Unit 1 Glossary

Vocabulary Words

Blinding: Ensuring that subjects aren’t aware of which treatment they are being given.
Blocking: Separating experimental subjects into meaningful groups before dividing them into treatments, so the groups can be studied separately.
Cluster or Multistage sample: A sampling approach where groups of observations are randomly chosen instead of individuals.
Facets: Separating your visualization into different plots for each category.
False response bias: When subjects may give answers that do not represent their true opinions, due to the phrasing of the question or social stigma around certain answers.
Geometry: Another word for the type of plot chosen (e.g. bar plot, histogram)
Nonresponse bias: When subjects who are unable to respond to a survey are meaningfully different from those who are able to respond, leading to a biased sample.
Stratified random sample: A sampling technique where the population is divided into meaningful groups, and observations are then sampled from each group.
Undercoverage bias: When researchers are unable to collect information from a group of subjects that is meaningfully different from the ones they can access, leading to a biased sample.
Voluntary response bias: When subjects who choose to respond to a survey have systematically different opinions than those who do not choose to respond, leading to a biased sample.
biased sample: A sample that you might expect to be systematically different from the population.
binary variable: A categorical variable with only two possible categories.
binning: Make a categorical variable out of a quantitative variable, by treating ranges as categories.
case: An entity we collect data about
categorical variable: A variable whose values come from a limited set of categories
cause-and-effect: We can only claim two related variables have a cause-and-effect relationship if they are measured in a well-designed and randomized experiment.
continuous: A quantitative variable that is not discrete.
control group: A group of subjects whose treatment is not to get any changes to their normal behavior.
convenience sample: Choosing observations for a dataset based on what is most easy to sample.
discrete: A quantitative variable that can only use integers.
documentation: Summary information about a dataset and its source.
double-blinding: Ensuring that the subject and the researchers don’t know which subject is getting which treatment.
dummy variables: Columns consisting of only 0 or 1, representing presence or absence of a category.
experiment: Data collected in a way that includes researchers doing something that impacts the cases and studying the effects.

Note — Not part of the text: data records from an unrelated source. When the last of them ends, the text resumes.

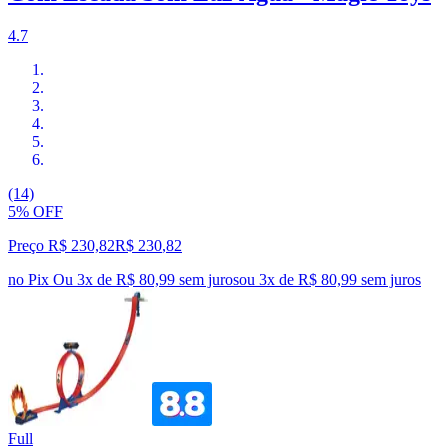
4.7
(14)
5% OFF
Preço R$ 230,82
R$
230
,
82
no Pix
Ou 3x de R$ 80,99 sem juros
ou
3
x de
R$ 80,99
sem juros
Full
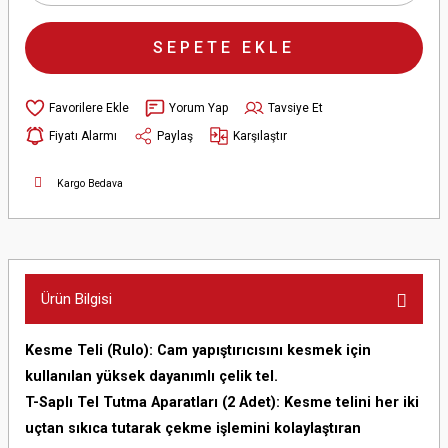
SEPETE EKLE
Yorum Yap
Tavsiye Et
Fiyatı Alarmı
Paylaş
Karşılaştır
Kargo Bedava
Ürün Bilgisi
Kesme Teli (Rulo): Cam yapıştırıcısını kesmek için
kullanılan yüksek dayanımlı çelik tel.
T-Saplı Tel Tutma Aparatları (2 Adet): Kesme telini her iki
uçtan sıkıca tutarak çekme işlemini kolaylaştıran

exploratory: Analyzing data by looking for interesting patterns or trends, rather than answering a specific research question.
factor: A programming term for a categorical variable.
index: A variable containing a unique label for each case.
label: A variable that gives identification information about the cases, rather than measured information.
legend: A section of a plot showing the viewer which colors or symbols correspond to which values or levels.
long form: A dataset with multiple measurements contained in different rows, with a corresponding name column.
lurking variable: An unmeasured variable that impacts two or more measured variables, making them appear to be related to each other.
mapping/aesthetic: Which variables are involved in the plot, and which element of the plot they impact.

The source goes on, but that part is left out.